60 / 150
51~60
ダータルカーンの光と影
しおりを挟む
僕たちは迷宮から戻ったあと、冒険者ギルドに顔を出していた。
依頼の報告を済ませ、戦利品の精算をしていると、掲示板には王都から流れてきた新しい依頼や噂話が次々と貼り出されていく。薄暗い石造りのホールには、ざわつく冒険者たちの声と酒の匂いが混じり合い、緊張と倦怠が同居していた。
「……王都、また徴税が強化されたらしいな」
隣でジョッキを傾けていた冒険者が吐き捨てるように言う。その言葉には疲れと苛立ちがにじんでいた。
「教団の上層部が『平和維持費』って名目で金を吸い上げてるんだ。逃げてきた商人たちがダータルカーンに流れ込んでるよ」
ギルド長が低く重い声でそう付け加える。苦々しい表情は、この町もまた他人事ではないと告げていた。
リンカは耳をぴくりと動かし、声をひそめて呟いた。
「やっぱり……教団、ただの宗教じゃなさそうね」
その一言に、周囲の雑音が一瞬遠ざかるように感じられた。張りつめた空気が指先まで伝わり、僕は黙って頷くしかなかった。言葉よりも冷たい予感が胸を重くし、思わず拳に力が入る。見えない歯車がじわりと動き出し、いつもの日常の皺が一枚ずつ剥がれていくような気分だった。
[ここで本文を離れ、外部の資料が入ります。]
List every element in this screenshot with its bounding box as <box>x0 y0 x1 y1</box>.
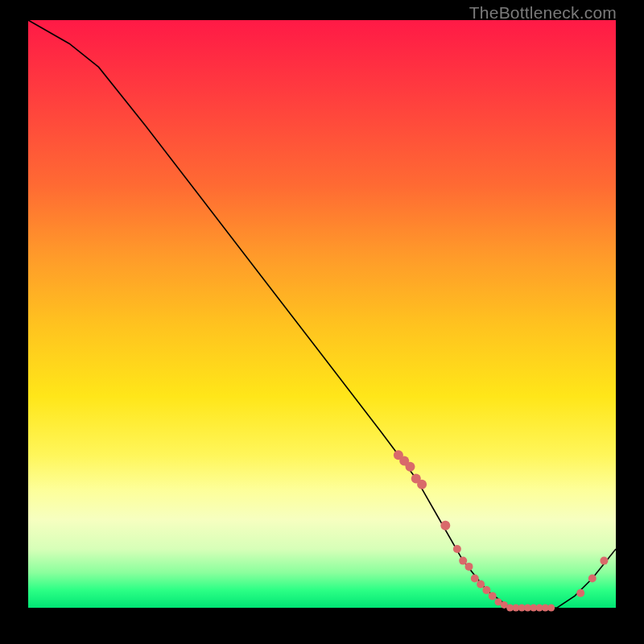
marker-dot <box>576 589 584 597</box>
marker-dot <box>588 575 597 583</box>
marker-dot <box>471 575 479 583</box>
chart-overlay <box>28 20 616 608</box>
marker-dot <box>465 563 473 571</box>
bottleneck-curve <box>28 20 616 608</box>
marker-dot <box>417 480 427 489</box>
marker-dot <box>600 557 608 565</box>
chart-frame: TheBottleneck.com <box>0 0 644 644</box>
marker-dot <box>459 557 467 565</box>
marker-dot <box>453 545 461 553</box>
marker-dot <box>406 462 415 472</box>
marker-dot <box>482 586 490 594</box>
marker-dot <box>440 521 450 530</box>
marker-dot <box>477 580 485 588</box>
marker-group <box>394 450 609 611</box>
marker-dot <box>547 605 555 612</box>
marker-dot <box>489 592 497 600</box>
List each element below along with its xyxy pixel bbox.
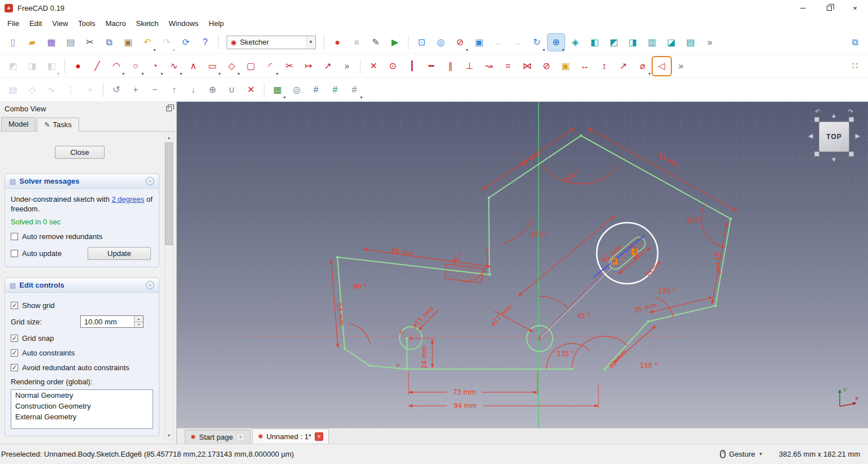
zoom-button[interactable]: ⊕▼ — [548, 34, 565, 51]
cube-corner[interactable] — [849, 117, 854, 122]
cube-arrow-down-icon[interactable]: ▼ — [831, 156, 837, 163]
auto-constraints-checkbox[interactable] — [11, 349, 18, 357]
macro-execute-button[interactable]: ▶ — [387, 34, 403, 51]
dimension-label[interactable]: 24 mm — [420, 346, 428, 369]
cube-corner[interactable] — [814, 151, 819, 157]
scroll-down-button[interactable]: ▼ — [165, 431, 173, 440]
draw-style-button[interactable]: ⊘▼ — [452, 34, 468, 51]
view-right-button[interactable]: ◨ — [624, 34, 641, 51]
grid-snap-checkbox[interactable] — [11, 335, 18, 342]
view-sketch-button[interactable]: ◨ — [24, 58, 41, 75]
insert-knot-button[interactable]: ⊕ — [204, 81, 221, 98]
convert-to-nurbs-button[interactable]: ↺ — [108, 81, 125, 98]
nav-cube-top-face[interactable]: TOP — [819, 122, 849, 152]
bspline-control-polygon-button[interactable]: ◇ — [24, 81, 41, 98]
viewport[interactable]: 85 mm90 °150 °81 mm103 °61 mm55 mm105 °5… — [177, 102, 868, 428]
navigation-style-selector[interactable]: Gesture ▼ — [720, 450, 763, 458]
cube-corner[interactable] — [814, 117, 819, 122]
redo-button[interactable]: ↷▼ — [158, 34, 175, 51]
list-item[interactable]: Normal Geometry — [11, 390, 153, 401]
cut-button[interactable]: ✂ — [81, 34, 98, 51]
macro-record-button[interactable]: ● — [329, 34, 346, 51]
copy-button[interactable]: ⧉ — [101, 34, 118, 51]
menu-help[interactable]: Help — [203, 18, 229, 29]
dimension-label[interactable]: 105 ° — [686, 216, 704, 224]
navigation-cube[interactable]: ↶ ↷ ▲ ▼ ◀ ▶ TOP — [807, 110, 861, 164]
map-sketch-button[interactable]: ◧▼ — [43, 58, 60, 75]
auto-remove-redundants-checkbox[interactable] — [11, 233, 18, 240]
toggle-grid-snap-button[interactable]: # — [327, 81, 344, 98]
view-bottom-button[interactable]: ◪ — [663, 34, 680, 51]
extend-edge-button[interactable]: ↦ — [300, 58, 317, 75]
bspline-curvature-comb-button[interactable]: ∿ — [43, 81, 60, 98]
decrease-knot-multiplicity-button[interactable]: ↓ — [185, 81, 202, 98]
constrain-horizontal-button[interactable]: ━ — [423, 58, 440, 75]
dimension-label[interactable]: 120 ° — [658, 287, 675, 295]
tab-model[interactable]: Model — [1, 117, 36, 131]
view-top-button[interactable]: ◩ — [605, 34, 622, 51]
switch-virtual-space-button[interactable]: ◎ — [288, 81, 305, 98]
rotate-view-button[interactable]: ↻▼ — [528, 34, 545, 51]
macro-stop-button[interactable]: ■ — [348, 34, 365, 51]
print-button[interactable]: ▤ — [62, 34, 79, 51]
link-view-button[interactable]: ⧉ — [847, 34, 863, 51]
dimension-label[interactable]: 150 ° — [530, 231, 548, 238]
close-tab-button[interactable]: × — [315, 432, 323, 441]
create-fillet-button[interactable]: ◜▼ — [262, 58, 279, 75]
dimension-label[interactable]: 150 ° — [640, 362, 657, 370]
create-rectangle-button[interactable]: ▭▼ — [204, 58, 221, 75]
list-item[interactable]: External Geometry — [11, 411, 153, 422]
cube-arrow-up-icon[interactable]: ▲ — [831, 112, 837, 119]
increase-knot-multiplicity-button[interactable]: ↑ — [166, 81, 183, 98]
save-document-button[interactable]: ▦ — [43, 34, 60, 51]
dimension-label[interactable]: 135 ° — [557, 350, 574, 358]
collapse-icon[interactable]: » — [146, 177, 154, 185]
create-bspline-button[interactable]: ∿▼ — [166, 58, 183, 75]
whats-this-button[interactable]: ? — [197, 34, 214, 51]
scroll-up-button[interactable]: ▲ — [165, 133, 173, 142]
open-document-button[interactable]: ▰ — [24, 34, 41, 51]
create-arc-button[interactable]: ◠▼ — [108, 58, 125, 75]
rendering-order-list[interactable]: Normal GeometryConstruction GeometryExte… — [11, 389, 153, 429]
chevron-down-icon[interactable]: ▼ — [306, 36, 315, 49]
edit-controls-header[interactable]: ▤ Edit controls » — [5, 278, 159, 293]
menu-file[interactable]: File — [2, 18, 24, 29]
constrain-diameter-button[interactable]: ⌀▼ — [634, 58, 651, 75]
decrease-bspline-degree-button[interactable]: − — [146, 81, 163, 98]
configure-grid-button[interactable]: #▼ — [346, 81, 363, 98]
close-button[interactable]: × — [842, 0, 868, 16]
bspline-pole-weight-button[interactable]: ∘ — [81, 81, 98, 98]
toggle-grid-button[interactable]: # — [307, 81, 324, 98]
cube-corner[interactable] — [849, 151, 854, 157]
constrain-lock-button[interactable]: ▣ — [557, 58, 574, 75]
textured-view-button[interactable]: ▣ — [471, 34, 488, 51]
create-point-button[interactable]: ● — [70, 58, 86, 75]
select-associated-constraints-button[interactable]: ▦▼ — [269, 81, 286, 98]
macro-edit-button[interactable]: ✎ — [367, 34, 384, 51]
dimension-label[interactable]: 73 mm — [453, 388, 476, 396]
toggle-constraints-button[interactable]: ∷ — [847, 58, 863, 75]
grid-size-spinbox[interactable]: 10.00 mm ▲ ▼ — [80, 315, 144, 328]
dimension-label[interactable]: 94 mm — [454, 402, 477, 410]
bspline-degree-button[interactable]: ▤ — [5, 81, 21, 98]
external-geometry-button[interactable]: ↗ — [319, 58, 336, 75]
restore-button[interactable] — [816, 0, 842, 16]
close-task-button[interactable]: Close — [55, 146, 105, 159]
constrain-equal-button[interactable]: = — [500, 58, 517, 75]
cube-arrow-left-icon[interactable]: ◀ — [808, 132, 813, 140]
undo-button[interactable]: ↶▼ — [139, 34, 156, 51]
menu-macro[interactable]: Macro — [101, 18, 131, 29]
auto-update-checkbox[interactable] — [11, 250, 18, 257]
close-tab-button[interactable]: × — [236, 433, 245, 441]
create-slot-button[interactable]: ▢ — [242, 58, 259, 75]
new-document-button[interactable]: ▯ — [5, 34, 21, 51]
spin-up-button[interactable]: ▲ — [134, 316, 143, 322]
trim-edge-button[interactable]: ✂ — [281, 58, 298, 75]
view-rear-button[interactable]: ▥ — [644, 34, 661, 51]
nav-forward-button[interactable]: → — [509, 34, 526, 51]
rotate-right-icon[interactable]: ↷ — [848, 108, 853, 115]
collapse-icon[interactable]: » — [146, 281, 154, 289]
constrain-angle-button[interactable]: ◁ — [653, 58, 670, 75]
constraints-overflow-button[interactable]: » — [672, 58, 689, 75]
nav-back-button[interactable]: ← — [490, 34, 507, 51]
帰りに立ち寄ったミルミハイド商会では、帳簿の紙端が折れ曲がるほど山積みになっており、エリスがその山を前に鋭い声を張り上げて商人たちへ指示を飛ばしていた。彼女の声は帳場の雑踏を切り裂く刃のようで、皆が自然と動きを速める。
「セージ様、こちらへ! 戦利品の換金額はすでに準備してございます。……ただ、王都方面からの物流が滞り始めておりまして」
言葉の最後に込められた“ただし”が、数字以上の重みを持って胸に落ちる。物資の流れが止まるということは、この町と外界を繋ぐ筋が薄くなるということだ。エリスの表情に一瞬だけ影が差し、普段の毅然さとは別の懸念が走るのを僕は見逃さなかった。
「やっぱりそうか」
短いやり取りの中にも、腐敗と教団の影響がじわじわと町に迫ってきている現実を突きつけられる。胸の奥で不安が鈍く膨らみ、背筋にかすかな冷えが伝わった。目に見えぬ敵の存在が、いつの間にか日常の端にまで浸食していることを実感する。
その日の夕刻。街路を歩いていると、元気な足音が近づいてきて、数人の子供たちが駆け寄ってきた。顔には黒土と興奮が混ざり、瞳は純粋な好奇心で輝いている。
「ねえ、光のお姉ちゃん! この前助けてくれてありがとう!」
「すごかったんだよ! あの光でアンデッドが消えたんだ!」
はしゃぐ声に周囲の空気がふっと和らぎ、通行人の口元も思わず緩む。セレスは驚きで足を止め、頬が上気しながらも慌てたように微笑み返す。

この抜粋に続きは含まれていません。